Cryptocurrencies are about decentralizing a payment network to avoid a single point of failure.
To have everyone agree on the state of a cryptocurrency, we can use consensus algorithms.
Byzantine fault-tolerant (BFT) consensus protocols were invented in 1982 and have evolved to become faster and simpler to understand.
BFT consensus protocols need a known and fixed set of participants to work (permissioned network). Such protocols can decide who is part of this participant set (proof of authority or PoA) or dynamically elect the participant set based on the amount of currency they hold (proof of stake or PoS).
Bitcoin’s consensus algorithm (the Nakamoto consensus) uses proof of work (PoW) to validate the correct chain and to allow anyone to participate (permissionless network).
Bitcoin’s PoW has participants (called miners) compute a lot of hashes in order to find some with specific prefixes. Successfully finding a valid digest allows a miner to decide on the next block of transaction and collect a reward as well as transaction fees.
Accounts in Bitcoin are simply ECDSA key pairs using the secp256k1 curve. A user knows how much BTCs their account holds by looking at all transaction outputs that have not yet been spent (UTXOs). A transaction is, thus, a signed message authorizing the movement of a number of older transaction outputs to new outputs, spendable to different public keys.
Bitcoin uses Merkle trees to compress the size of a block and allow verification of transaction inclusion to be small in size.
Stablecoins are cryptocurrencies that attempt to stabilize their values, most often by pegging their token to the value of a fiat currency like the US dollar.

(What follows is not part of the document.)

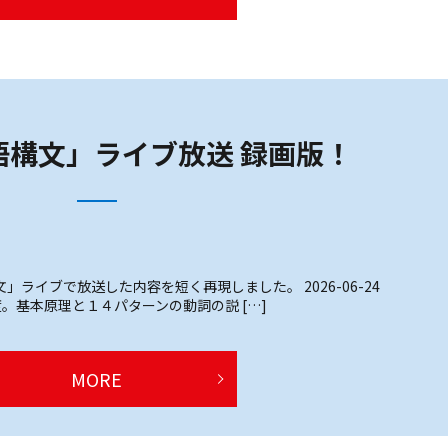
語構文」ライブ放送 録画版！
ライブで放送した内容を短く再現しました。 2026-06-24
う一度。基本原理と１４パターンの動詞の説 […]
MORE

Cryptocurrencies use so-called layer 2 protocols in order to decrease their latency by processing transactions off-chain and saving progress on-chain periodically.
Zero-knowledge proofs (ZKPs) are used in many different blockchain applications (for example, in Zcash to provide confidentiality and in Coda to compress the whole blockchain to a short proof of validity).

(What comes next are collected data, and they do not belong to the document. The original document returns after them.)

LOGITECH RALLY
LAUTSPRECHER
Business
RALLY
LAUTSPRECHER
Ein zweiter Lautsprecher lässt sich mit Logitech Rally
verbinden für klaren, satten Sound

Diem is a stablecoin that uses a BFT consensus protocol called DiemBFT. It remains both safe (no forks) and live (progress is always made) as long as no more than f malicious participants exist out of 3f + 1 participants.
DiemBFT works by having rounds in which a participant proposes a block of transactions extending a previous block. Other participants can then vote for the block, potentially creating a quorum certificate (QC) if enough votes are gathered (2f + 1 ).
In DiemBFT, blocks and their transactions are finalized when the commit rule (a chain of 3 certified blocks at contiguous rounds) is triggered. When this happens, the first block of the chain and the blocks it extends are committed.